Well they do say time flies when you're having fun! Bitter laugh.
When you're a teacher and things get measured in terms and half terms it's easy to suddenly go "oh wow it was just before half term when..."and that's what's happened to me this morning as I fumble with clothes and shuffle about staring at my wrist. So where am I?
Well I'm less scared in many ways. Still scared but not in the "oh my god what has happened why can't i walk" way of a year ago.
And I'm in considerably better shape - but as always with questions and far far from how I was BEFORE.
And I'm usually not crying. But still am quite often.
And I have sort of got used to not drinking very much but boy I'm really angry about that!
And maybe I'm a bit less angry these days.
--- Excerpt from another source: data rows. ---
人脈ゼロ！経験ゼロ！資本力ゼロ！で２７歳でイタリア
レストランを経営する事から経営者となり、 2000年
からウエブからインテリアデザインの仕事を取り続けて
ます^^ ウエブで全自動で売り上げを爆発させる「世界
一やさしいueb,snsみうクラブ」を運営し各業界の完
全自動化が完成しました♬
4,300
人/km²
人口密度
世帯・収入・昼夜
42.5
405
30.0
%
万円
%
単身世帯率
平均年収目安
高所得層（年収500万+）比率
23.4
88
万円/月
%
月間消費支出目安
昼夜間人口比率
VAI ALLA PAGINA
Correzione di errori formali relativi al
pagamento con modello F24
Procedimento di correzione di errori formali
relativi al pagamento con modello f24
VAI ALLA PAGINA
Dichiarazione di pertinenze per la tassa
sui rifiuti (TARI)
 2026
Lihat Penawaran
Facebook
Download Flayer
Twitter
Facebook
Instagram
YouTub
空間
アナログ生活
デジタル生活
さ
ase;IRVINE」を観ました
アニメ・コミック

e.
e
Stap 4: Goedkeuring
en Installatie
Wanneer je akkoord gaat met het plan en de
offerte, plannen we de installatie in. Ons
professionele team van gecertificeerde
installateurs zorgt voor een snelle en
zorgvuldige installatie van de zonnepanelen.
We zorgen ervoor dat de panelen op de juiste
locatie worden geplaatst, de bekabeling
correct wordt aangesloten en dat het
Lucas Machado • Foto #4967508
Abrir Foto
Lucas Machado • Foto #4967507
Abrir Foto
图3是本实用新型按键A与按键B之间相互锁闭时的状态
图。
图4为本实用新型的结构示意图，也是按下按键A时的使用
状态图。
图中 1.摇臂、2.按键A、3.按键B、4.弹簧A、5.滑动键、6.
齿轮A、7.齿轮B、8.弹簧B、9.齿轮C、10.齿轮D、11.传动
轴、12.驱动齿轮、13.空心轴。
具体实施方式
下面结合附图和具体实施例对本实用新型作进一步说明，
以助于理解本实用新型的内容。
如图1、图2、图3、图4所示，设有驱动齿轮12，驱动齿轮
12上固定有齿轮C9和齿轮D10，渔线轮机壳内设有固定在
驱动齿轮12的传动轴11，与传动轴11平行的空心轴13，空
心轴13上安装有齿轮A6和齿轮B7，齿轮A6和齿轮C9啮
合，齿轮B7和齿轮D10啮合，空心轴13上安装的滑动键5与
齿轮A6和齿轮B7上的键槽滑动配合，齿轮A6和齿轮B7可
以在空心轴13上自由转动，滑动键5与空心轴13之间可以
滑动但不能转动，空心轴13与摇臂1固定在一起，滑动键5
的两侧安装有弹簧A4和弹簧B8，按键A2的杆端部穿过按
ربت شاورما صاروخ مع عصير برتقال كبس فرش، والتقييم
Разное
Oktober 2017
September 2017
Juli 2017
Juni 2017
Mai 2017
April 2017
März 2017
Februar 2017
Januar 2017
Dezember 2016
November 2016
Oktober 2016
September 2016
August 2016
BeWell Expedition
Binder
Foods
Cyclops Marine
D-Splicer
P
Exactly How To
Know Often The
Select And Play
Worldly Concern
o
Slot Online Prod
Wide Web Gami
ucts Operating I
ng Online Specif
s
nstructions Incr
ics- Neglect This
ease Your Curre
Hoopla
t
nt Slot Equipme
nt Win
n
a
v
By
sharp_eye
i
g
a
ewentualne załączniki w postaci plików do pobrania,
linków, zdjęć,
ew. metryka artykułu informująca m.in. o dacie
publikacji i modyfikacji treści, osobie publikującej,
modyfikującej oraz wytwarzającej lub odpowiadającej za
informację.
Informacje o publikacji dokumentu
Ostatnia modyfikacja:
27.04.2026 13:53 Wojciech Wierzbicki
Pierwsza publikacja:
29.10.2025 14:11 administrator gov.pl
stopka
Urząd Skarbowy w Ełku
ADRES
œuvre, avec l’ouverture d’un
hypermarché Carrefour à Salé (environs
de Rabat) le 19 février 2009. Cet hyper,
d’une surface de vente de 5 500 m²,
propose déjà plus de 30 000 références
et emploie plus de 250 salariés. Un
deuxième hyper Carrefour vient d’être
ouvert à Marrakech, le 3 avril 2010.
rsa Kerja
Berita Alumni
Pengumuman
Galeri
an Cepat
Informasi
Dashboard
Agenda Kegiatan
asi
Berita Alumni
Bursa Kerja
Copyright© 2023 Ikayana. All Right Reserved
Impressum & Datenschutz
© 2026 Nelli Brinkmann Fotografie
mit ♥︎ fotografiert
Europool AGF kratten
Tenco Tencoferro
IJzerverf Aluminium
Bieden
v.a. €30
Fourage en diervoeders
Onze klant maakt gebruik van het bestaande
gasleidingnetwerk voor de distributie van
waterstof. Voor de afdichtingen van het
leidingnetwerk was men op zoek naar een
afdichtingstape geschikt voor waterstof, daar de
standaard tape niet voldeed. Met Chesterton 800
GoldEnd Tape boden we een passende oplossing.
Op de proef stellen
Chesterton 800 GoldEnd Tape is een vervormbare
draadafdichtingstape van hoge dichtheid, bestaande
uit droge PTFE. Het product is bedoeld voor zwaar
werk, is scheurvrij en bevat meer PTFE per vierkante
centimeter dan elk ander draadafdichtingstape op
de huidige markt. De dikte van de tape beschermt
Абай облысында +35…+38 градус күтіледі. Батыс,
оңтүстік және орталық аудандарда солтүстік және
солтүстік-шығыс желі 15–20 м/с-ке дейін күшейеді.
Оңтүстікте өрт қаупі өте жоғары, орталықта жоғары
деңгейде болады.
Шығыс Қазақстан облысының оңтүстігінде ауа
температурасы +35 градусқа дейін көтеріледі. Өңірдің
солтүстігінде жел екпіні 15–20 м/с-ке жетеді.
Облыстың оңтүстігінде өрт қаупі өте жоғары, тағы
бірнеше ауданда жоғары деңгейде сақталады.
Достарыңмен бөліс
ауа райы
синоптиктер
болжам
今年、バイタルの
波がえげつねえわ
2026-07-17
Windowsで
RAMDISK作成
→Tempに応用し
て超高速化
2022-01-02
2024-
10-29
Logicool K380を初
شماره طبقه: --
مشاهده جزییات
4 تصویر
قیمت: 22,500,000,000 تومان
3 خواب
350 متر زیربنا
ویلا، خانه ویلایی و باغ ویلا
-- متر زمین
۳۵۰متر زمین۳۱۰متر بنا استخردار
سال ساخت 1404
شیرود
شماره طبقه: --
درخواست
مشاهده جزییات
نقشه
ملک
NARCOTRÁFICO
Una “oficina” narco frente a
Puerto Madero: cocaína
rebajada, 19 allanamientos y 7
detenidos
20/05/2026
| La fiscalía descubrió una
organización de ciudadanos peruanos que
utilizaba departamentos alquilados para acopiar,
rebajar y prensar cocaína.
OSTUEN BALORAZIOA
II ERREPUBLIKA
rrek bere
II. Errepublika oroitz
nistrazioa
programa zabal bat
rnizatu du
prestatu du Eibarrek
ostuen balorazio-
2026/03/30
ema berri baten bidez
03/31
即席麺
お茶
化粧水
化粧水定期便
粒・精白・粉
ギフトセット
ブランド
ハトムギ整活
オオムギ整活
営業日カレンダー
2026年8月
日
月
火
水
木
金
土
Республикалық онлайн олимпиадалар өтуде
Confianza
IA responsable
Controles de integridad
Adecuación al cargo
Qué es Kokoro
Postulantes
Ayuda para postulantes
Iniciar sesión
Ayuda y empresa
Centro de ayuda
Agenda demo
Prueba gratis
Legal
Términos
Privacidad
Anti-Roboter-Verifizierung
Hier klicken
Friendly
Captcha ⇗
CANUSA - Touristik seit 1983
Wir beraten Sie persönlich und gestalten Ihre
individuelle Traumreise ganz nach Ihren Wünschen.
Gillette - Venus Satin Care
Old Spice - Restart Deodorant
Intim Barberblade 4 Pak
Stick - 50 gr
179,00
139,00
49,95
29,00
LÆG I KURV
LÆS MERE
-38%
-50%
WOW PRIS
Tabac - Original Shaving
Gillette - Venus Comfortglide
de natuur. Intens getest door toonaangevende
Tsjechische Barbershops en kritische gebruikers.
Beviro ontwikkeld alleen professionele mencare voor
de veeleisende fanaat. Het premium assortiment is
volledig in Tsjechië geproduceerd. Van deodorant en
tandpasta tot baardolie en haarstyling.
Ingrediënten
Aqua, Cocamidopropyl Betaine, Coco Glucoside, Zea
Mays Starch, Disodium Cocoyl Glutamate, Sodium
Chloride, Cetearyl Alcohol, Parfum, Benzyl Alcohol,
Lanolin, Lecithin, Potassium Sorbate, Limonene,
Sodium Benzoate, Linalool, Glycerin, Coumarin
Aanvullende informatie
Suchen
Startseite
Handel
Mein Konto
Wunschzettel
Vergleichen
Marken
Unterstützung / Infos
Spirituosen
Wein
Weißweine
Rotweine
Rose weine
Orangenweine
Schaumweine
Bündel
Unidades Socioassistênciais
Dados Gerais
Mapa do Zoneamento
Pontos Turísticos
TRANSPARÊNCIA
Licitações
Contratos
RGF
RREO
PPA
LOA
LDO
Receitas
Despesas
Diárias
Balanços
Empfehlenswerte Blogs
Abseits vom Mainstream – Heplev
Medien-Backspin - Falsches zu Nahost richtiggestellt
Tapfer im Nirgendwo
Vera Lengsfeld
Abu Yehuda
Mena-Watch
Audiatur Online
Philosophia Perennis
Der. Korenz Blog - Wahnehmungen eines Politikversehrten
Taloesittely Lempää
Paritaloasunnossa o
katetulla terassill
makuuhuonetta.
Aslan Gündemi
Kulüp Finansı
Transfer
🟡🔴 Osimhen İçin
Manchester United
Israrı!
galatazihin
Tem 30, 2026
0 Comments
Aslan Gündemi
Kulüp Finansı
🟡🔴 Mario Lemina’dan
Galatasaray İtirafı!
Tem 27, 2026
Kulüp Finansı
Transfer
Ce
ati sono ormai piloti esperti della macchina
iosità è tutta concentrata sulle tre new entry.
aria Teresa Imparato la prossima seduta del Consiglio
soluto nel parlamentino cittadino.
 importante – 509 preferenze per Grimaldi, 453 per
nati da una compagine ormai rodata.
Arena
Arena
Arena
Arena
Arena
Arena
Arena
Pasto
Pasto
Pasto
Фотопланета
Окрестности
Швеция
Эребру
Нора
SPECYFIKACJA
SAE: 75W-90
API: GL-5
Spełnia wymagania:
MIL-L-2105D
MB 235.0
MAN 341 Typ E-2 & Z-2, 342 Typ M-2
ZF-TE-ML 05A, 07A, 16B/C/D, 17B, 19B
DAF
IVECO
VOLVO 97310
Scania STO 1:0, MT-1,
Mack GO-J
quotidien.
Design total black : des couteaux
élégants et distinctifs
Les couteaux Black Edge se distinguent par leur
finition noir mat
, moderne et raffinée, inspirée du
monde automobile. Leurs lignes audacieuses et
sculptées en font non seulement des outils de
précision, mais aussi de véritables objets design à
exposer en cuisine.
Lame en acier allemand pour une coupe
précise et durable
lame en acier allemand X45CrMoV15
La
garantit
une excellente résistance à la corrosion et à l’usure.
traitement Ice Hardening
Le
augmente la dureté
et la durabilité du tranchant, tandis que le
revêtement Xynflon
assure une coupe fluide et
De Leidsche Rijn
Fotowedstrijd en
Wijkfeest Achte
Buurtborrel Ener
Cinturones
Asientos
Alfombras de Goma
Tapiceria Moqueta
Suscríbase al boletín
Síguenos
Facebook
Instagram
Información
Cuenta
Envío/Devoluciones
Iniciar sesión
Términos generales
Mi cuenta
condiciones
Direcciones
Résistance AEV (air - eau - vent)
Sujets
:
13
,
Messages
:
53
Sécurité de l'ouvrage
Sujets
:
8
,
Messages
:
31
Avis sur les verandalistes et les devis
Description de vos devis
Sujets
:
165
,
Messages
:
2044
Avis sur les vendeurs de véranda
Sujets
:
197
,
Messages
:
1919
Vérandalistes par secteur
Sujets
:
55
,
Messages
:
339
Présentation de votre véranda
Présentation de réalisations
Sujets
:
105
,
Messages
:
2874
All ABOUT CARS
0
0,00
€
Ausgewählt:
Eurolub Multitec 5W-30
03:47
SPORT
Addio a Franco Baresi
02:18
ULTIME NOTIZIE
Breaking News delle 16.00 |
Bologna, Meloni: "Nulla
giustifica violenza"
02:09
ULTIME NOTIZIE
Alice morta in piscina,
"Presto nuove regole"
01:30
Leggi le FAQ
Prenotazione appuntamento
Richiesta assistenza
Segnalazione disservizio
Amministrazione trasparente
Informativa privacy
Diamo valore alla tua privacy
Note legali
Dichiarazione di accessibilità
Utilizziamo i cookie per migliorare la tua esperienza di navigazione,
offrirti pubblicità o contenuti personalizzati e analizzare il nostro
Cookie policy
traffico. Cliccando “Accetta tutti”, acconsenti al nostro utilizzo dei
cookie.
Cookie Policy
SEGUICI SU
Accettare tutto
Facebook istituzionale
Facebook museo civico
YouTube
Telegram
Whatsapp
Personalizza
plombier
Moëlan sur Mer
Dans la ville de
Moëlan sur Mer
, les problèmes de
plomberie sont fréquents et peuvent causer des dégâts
Hard to admit for a cynical old cow like me but I think counselling helped that.
And there have been whole days - weeks even- when I've hardly thought about IT.
Sadly Not this week.
And i know about this place - my refuge for all the worries and questions and for which I am eternally grateful!!!
So you didn't think you'd get away without a question did you?
Is there anyone out there on MTX and prednisolone who has found that while the MTX works like a charm when you are on a certain dose of pred that as you try to reduce you get to a certain point and it seems just not to be able to hold it any more? This is my second time round and it's happening again. What should I do?whatbdid you do? Any answers gratefully received as always!
Thanks to all. What shall I do to mark my anniversary?